Histogram buffers are allocated during startup and search initialization, then freed through the EndRun_FreeMemory_* routines in source/cballsio.c. The important ownership rule is: if a new allocation is attached to cmd or gd, it needs a matching allocation flag or an existing cleanup stage that cannot miss it. This is especially important for the Python wrapper, because cballs.struct_cleanup calls the granular C cleanup routines instead of only exiting the process.

Common histogram outputs include:

histNN

Neighbor count histogram.

histCF

Correlation-function style output derived from counts.

histXi2pcf

Two-point correlation function output.

histZetaM* and mhistZetaM*

Three-point/Chebyshev multipole outputs, split by sine/cosine component and multipole index when the corresponding compile-time options are enabled.

Adding or changing parameters

To add a user-visible parameter:

  1. Add the default, description, and optional short name in include/cmdline_defs.h.

  2. Add fields to struct cmdline_data in include/cmdline_data.h if the value needs to persist.

  3. Read the parameter in ReadParametersCmdline and ReadParameterFile in source/startrun.c.

  4. Print it from PrintParameterFile so generated parameter snapshots remain reproducible.

  5. Validate derived constraints in CheckParameters when invalid combinations would otherwise fail later.

  6. If the parameter is exposed to Python, mirror it in python/ccballys.pxd and set or document it in python/cballys.pyx.

Adding input/output formats

Input format names are converted to integer tags by infilefmt_string_to_int in source/cballsio.c.
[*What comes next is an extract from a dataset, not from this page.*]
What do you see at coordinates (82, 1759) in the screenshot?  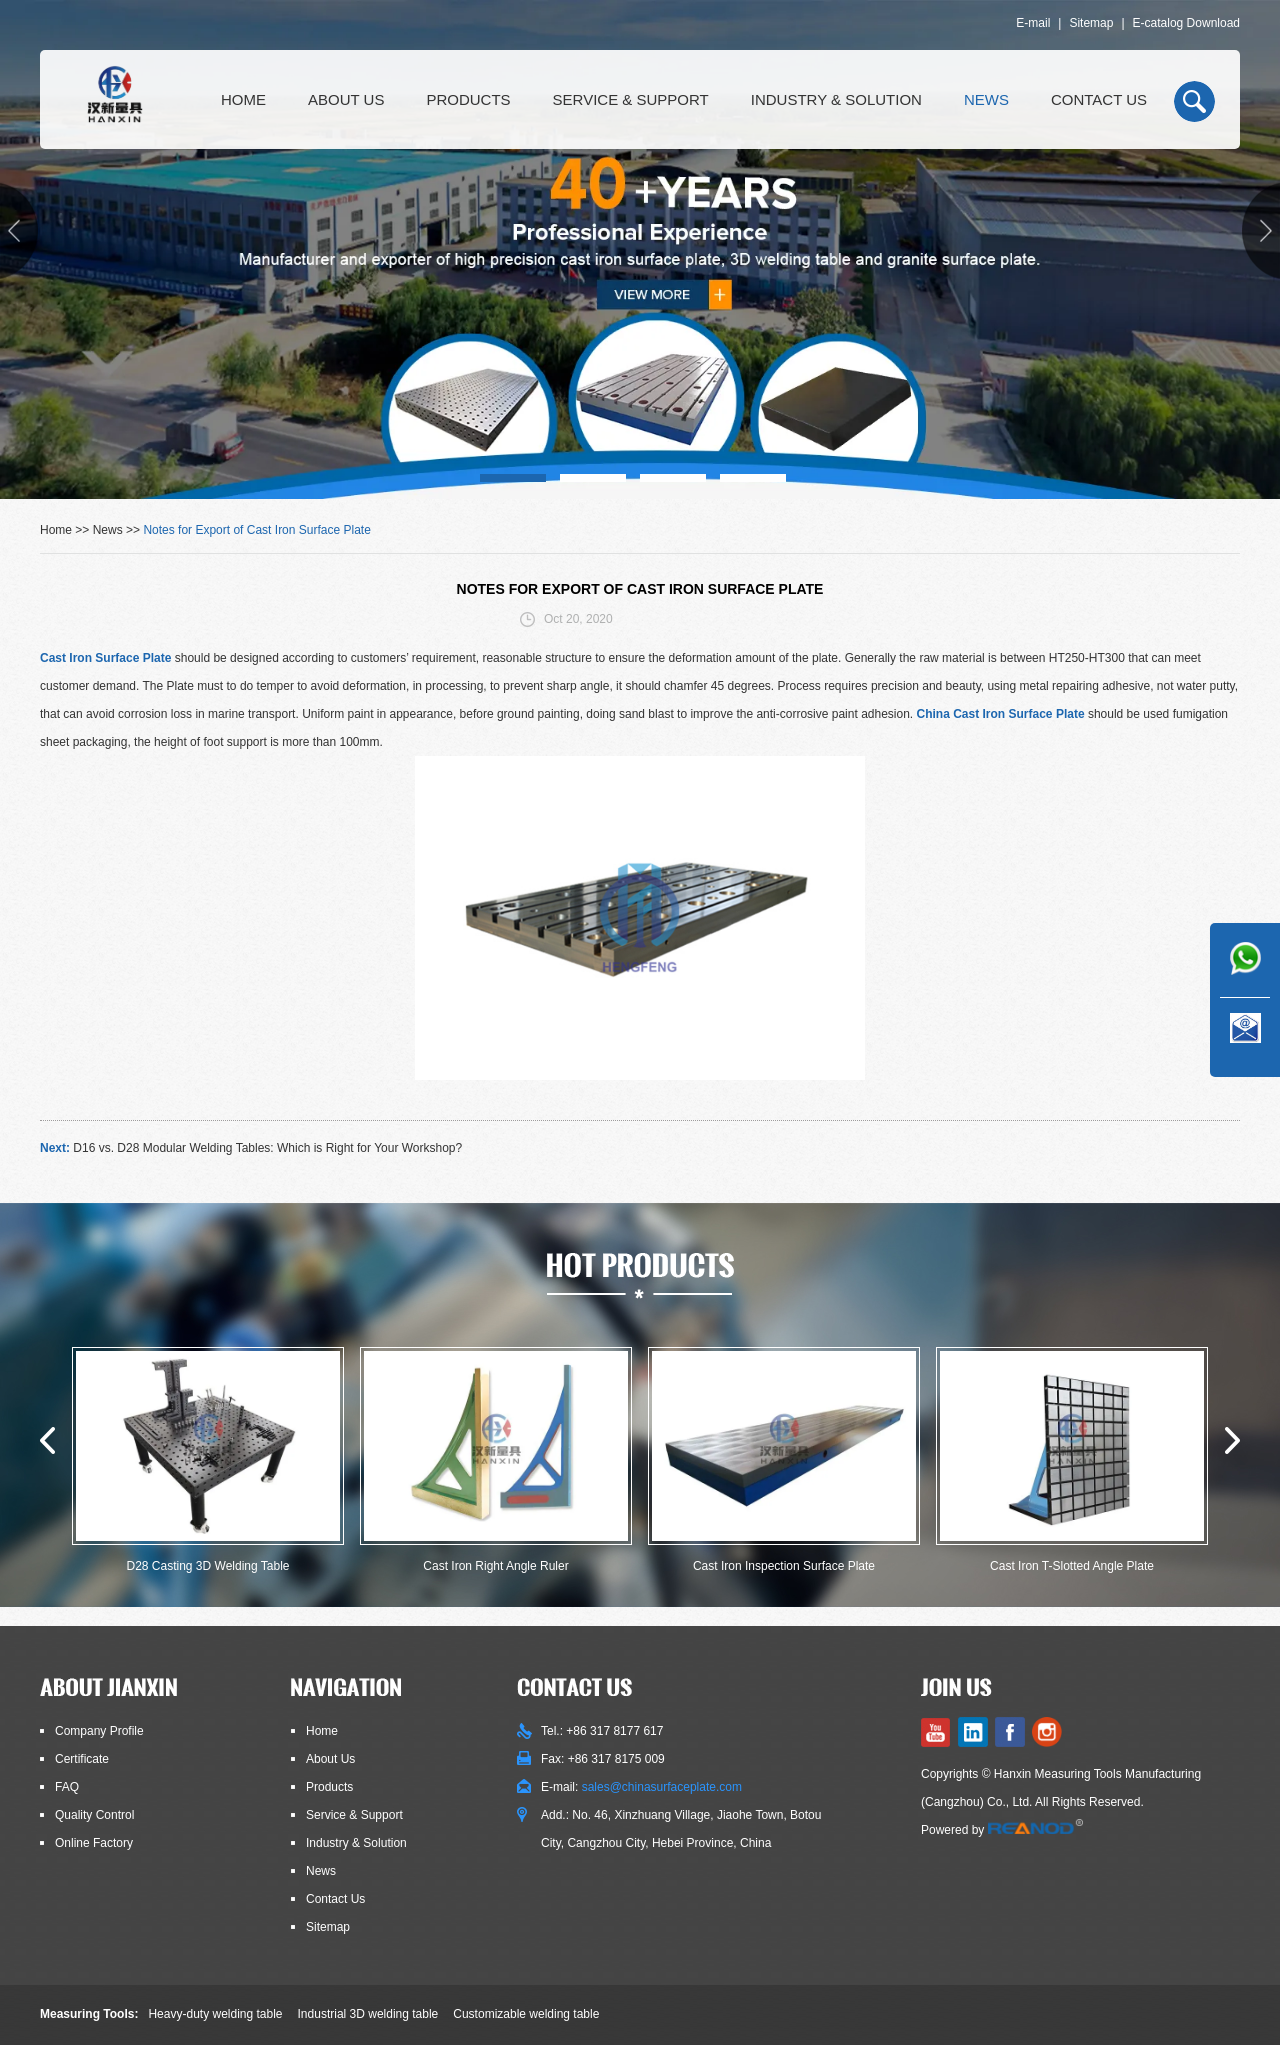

Add a new tag in the same style as the existing formats, implement the parser near the other inputdata_* functions, and add the switch case in InputData or InputData_all_in_one.
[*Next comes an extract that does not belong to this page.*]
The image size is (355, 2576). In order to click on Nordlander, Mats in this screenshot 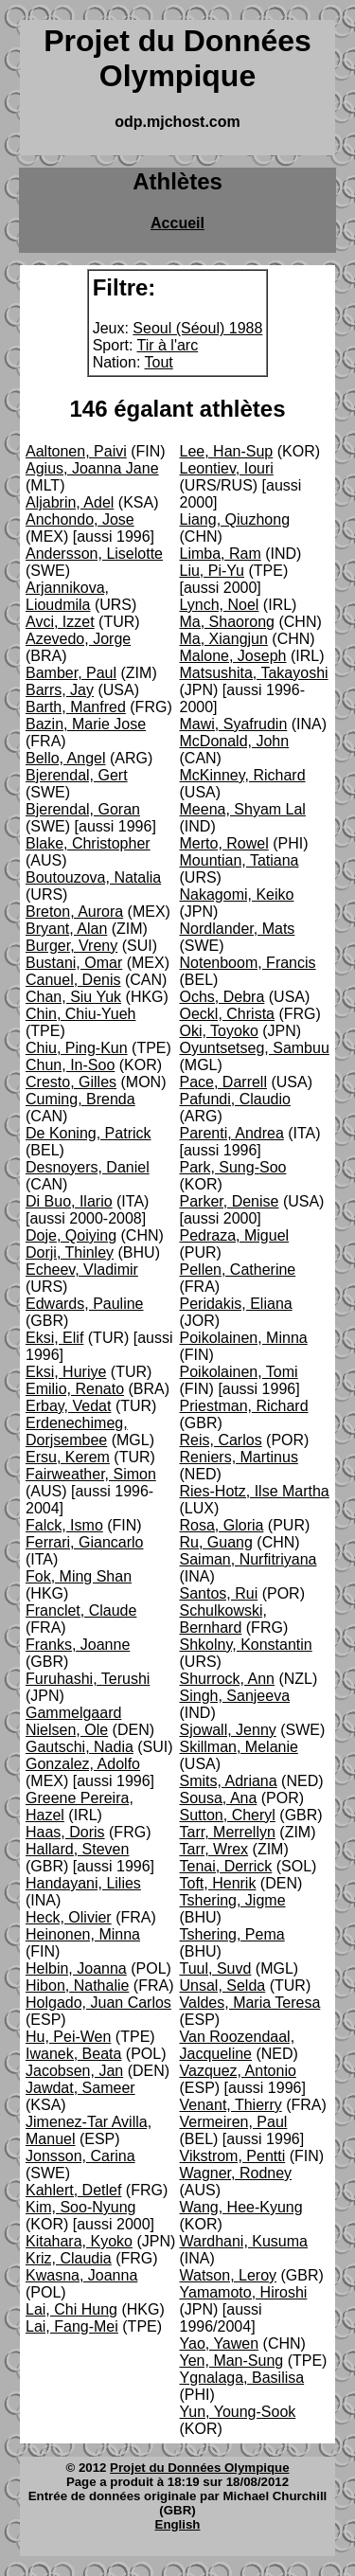 , I will do `click(237, 929)`.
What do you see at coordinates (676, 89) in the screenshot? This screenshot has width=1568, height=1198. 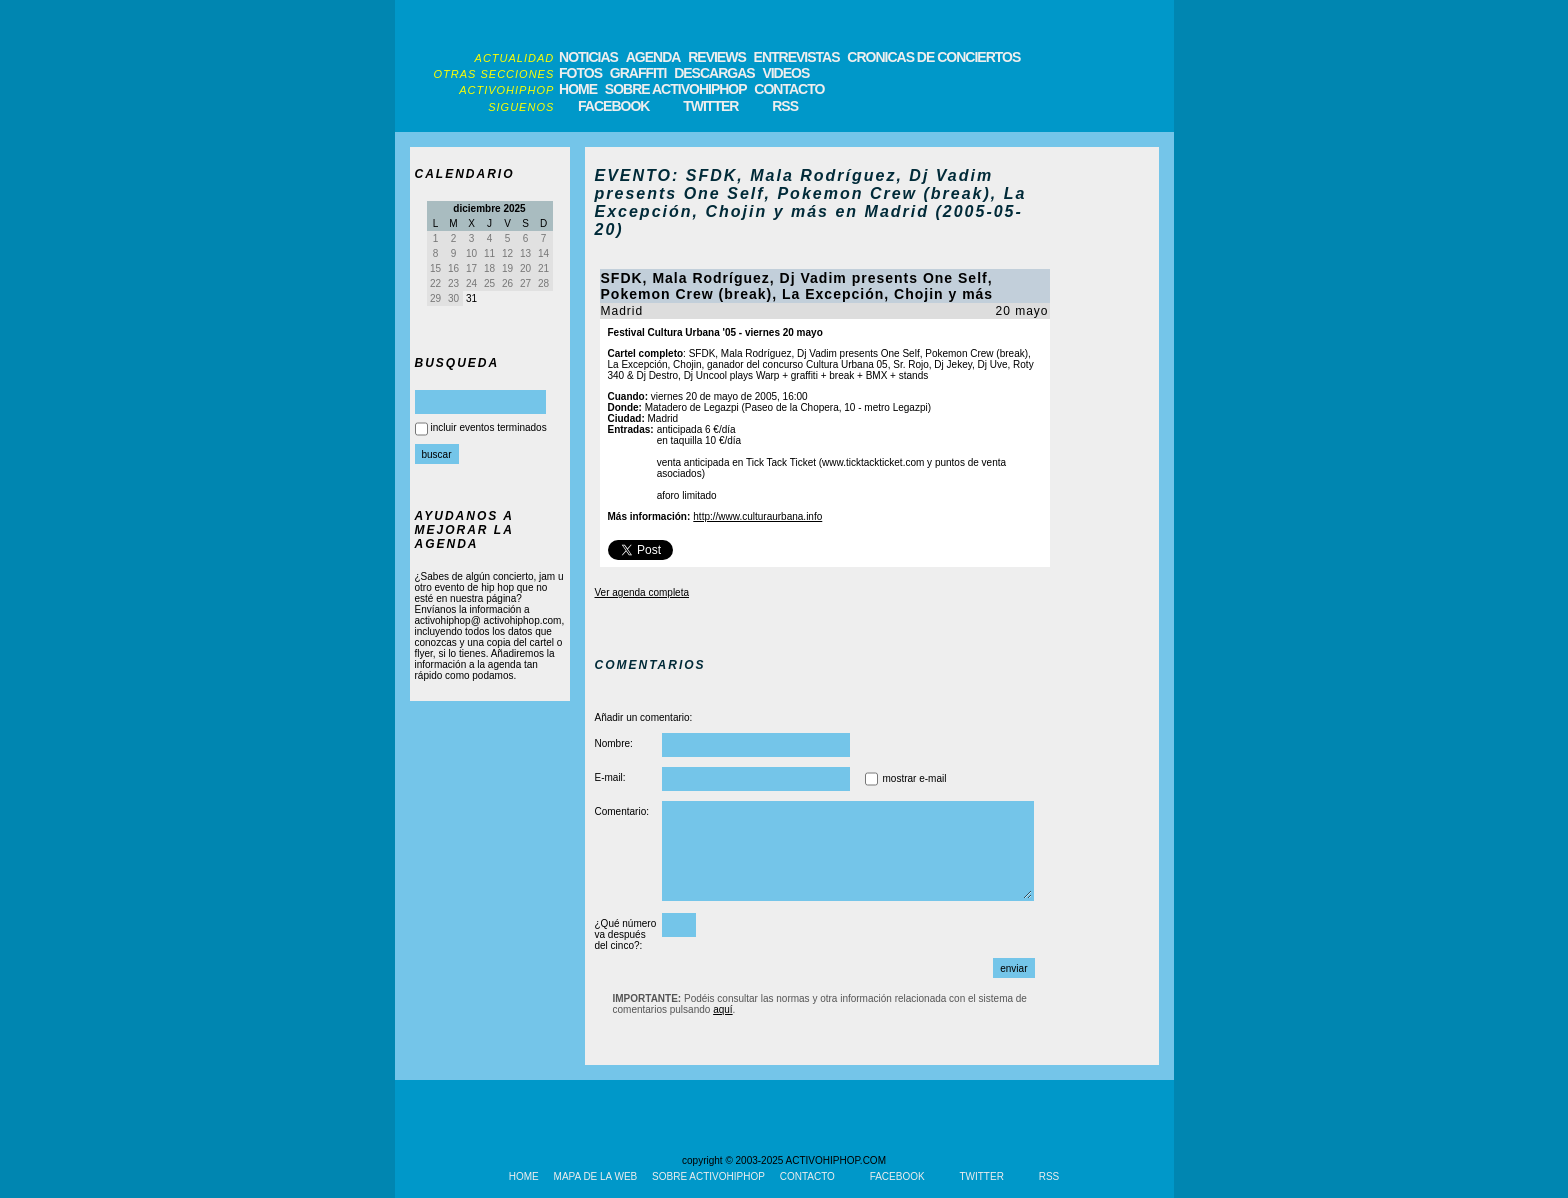 I see `SOBRE ACTIVOHIPHOP` at bounding box center [676, 89].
Output formats follow the matching pattern through outfilefmt_string_to_int, outputdata, and the outputdata_* helpers. Keep filename construction in setFilesDirs/setFilesDirs_log so command line, tests, and Python runs all agree on output paths.

Adding search methods

Search-method selection happens in two places:

  1. search_method_string_to_int in source/startrun.c maps user strings to integer constants.

  2. EvalHist in source/cballs.c switches on gd->searchMethod_int and calls the concrete implementation.

New search methods usually need prototypes in include/protodefs.h, compile settings in the Makefiles or add-on make fragments, and output handling in source/cballs.c only if they produce different histogram families.

Add-on sockets

Core files contain //B socket: blocks guarded by #ifdef ADDONS. These blocks include generated or configured files such as *_include.h so optional modules can add fields, prototypes, switch cases, and setup logic without editing every core file manually. When adding an add-on, keep its ownership localized under addons/<name>/ and document which socket files it expects to be copied or generated.

Python wrapper notes

The wrapper class cballs in python/cballys.pyx keeps a Python parameter dictionary in self._pars. Run converts that dictionary into file_content, calls input_read_from_file, then advances through StartRun_Common, PrintParameterFile, SetNumberThreads, and MainLoop according to the requested dependency level.

Getter methods such as getrBins, getHistNN, getHistXi2pcf, and getHistZetaMsincos copy C arrays into NumPy arrays. They assume the relevant run stage has already completed and that sizeHistN still matches the allocated histogram dimensions.

When changing C struct fields consumed by Python, update both python/ccballys.pxd and the getter or setup code in python/cballys.pyx. The wrapper intentionally exposes only a subset of the C structs; avoid adding fields to the .pxd unless Python needs direct access.

Generated and vendored code

The repository includes generated Sphinx output under docs/_build and large vendored libraries under addons/. Prefer editing the source .rst files, core source/ and include/ code, or add-on source fragments rather than generated HTML/LaTeX or third-party library internals.